Brazil's Central Bank held its key interest rate steady for the sixth straight time Wednesday, despite pressure from President Luiz Inácio Lula da Silva for a rate cut to kick-start Latin America's biggest economy.
Citing "resilient" inflation and an "external environment that remains adverse," the bank's monetary policy committee said it had decided to leave the benchmark Selic rate at 13.75 percent.
The decision, which was in line with market expectations, came on the same day the US Federal Reserve raised its key rate by a quarter-point – the latest sign the world's main central banks are not yet ready to take the brakes off monetary policy as they battle to curb inflation.
Brazil's Central Bank called for "patience" as it kept its key rate at a more than six-year high. It showed no sign its stance would change by its next meeting, scheduled for June 20 and 21.
"Considering the uncertainty around its different scenarios, the [Central Bank's monetary policy] committee remains vigilant," it said in a statement.
"It will persevere until not only the inflation rate but market expectations have consolidated around its target. The committee believes the situation calls for patience and serenity."
Brazil's annual inflation rate came in at 4.65 percent for March, returning within the Central Bank's target range – currently 1.75 to 4.75 percent – for the first time since January 2021.
But the bank, which has waged one of the most hawkish anti-inflation campaigns in the world since starting its current tightening cycle two years ago, continued to warn surging prices were not yet under control.
Clashes with Lula
Lula has called Brazil's key interest rate "absurd," urging a cut to boost the economy and openly clashing with Central Bank chief Roberto Campos Neto.
The bank's monetary policy committee said uncertainty over the Lula administration's spending plans was one of the factors in its decision.
Fearing a recession after Brazil's sluggish economy contracted 0.2 percent in the fourth quarter of 2022 – the last under far-right ex-president Jair Bolsonaro – the veteran leftist is pushing for an interest-rate cut to help spur growth.

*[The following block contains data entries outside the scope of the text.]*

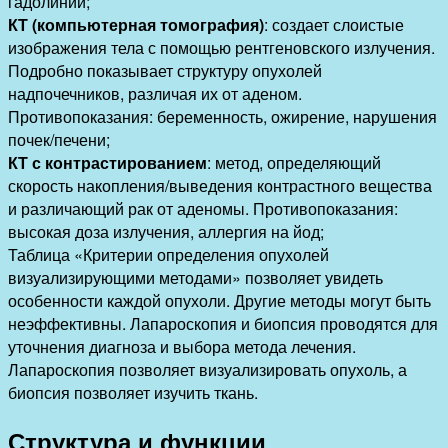
гадолиний;
КТ (компьютерная томография)
: создает слоистые
изображения тела с помощью рентгеновского излучения.
Подробно показывает структуру опухолей
надпочечников, различая их от аденом.
Противопоказания: беременность, ожирение, нарушения
почек/печени;
КТ с контрастированием
: метод, определяющий
скорость накопления/выведения контрастного вещества
и различающий рак от аденомы. Противопоказания:
высокая доза излучения, аллергия на йод;
Таблица «Критерии определения опухолей
визуализирующими методами» позволяет увидеть
особенности каждой опухоли. Другие методы могут быть
неэффективны. Лапароскопия и биопсия проводятся для
уточнения диагноза и выбора метода лечения.
Лапароскопия позволяет визуализировать опухоль, а
биопсия позволяет изучить ткань.
Структура и функции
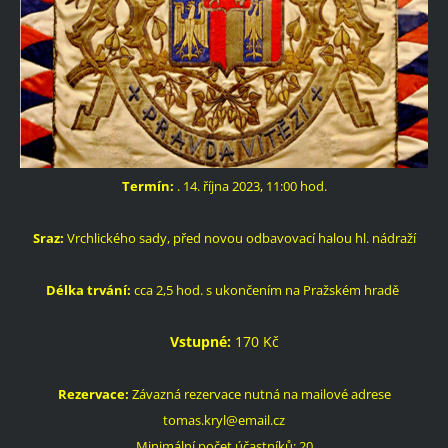
Termín:
. 14. října 2023, 11:00 hod.
Sraz:
Vrchlického sady, před novou odbavovací halou hl. nádraží
Délka trvání:
cca 2,5 hod. s ukončením na Pražském hradě
Vstupné:
170 Kč
Rezervace:
Závazná rezervace nutná na mailové adrese
tomas.kryl@email.cz
Minimální počet účastníků: 20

Analysts polled by the Central Bank are currently predicting Brazil's economy will grow one percent in 2023, with inflation of 6.05 percent for the year.
Market expectations are for the bank to start easing the interest rate from September, according to the its weekly poll.
Haunted by a history of hyperinflation, Brazil has aggressively raised its key interest rate from an all-time low of two percent since inflation started to surge worldwide in early 2021, fueled by the effects of the Covid-19 pandemic and then Russia's invasion of Ukraine.
Brazil currently has the world's highest real interest rate – subtracting – according to São Paulo investment firm Infinity Asset.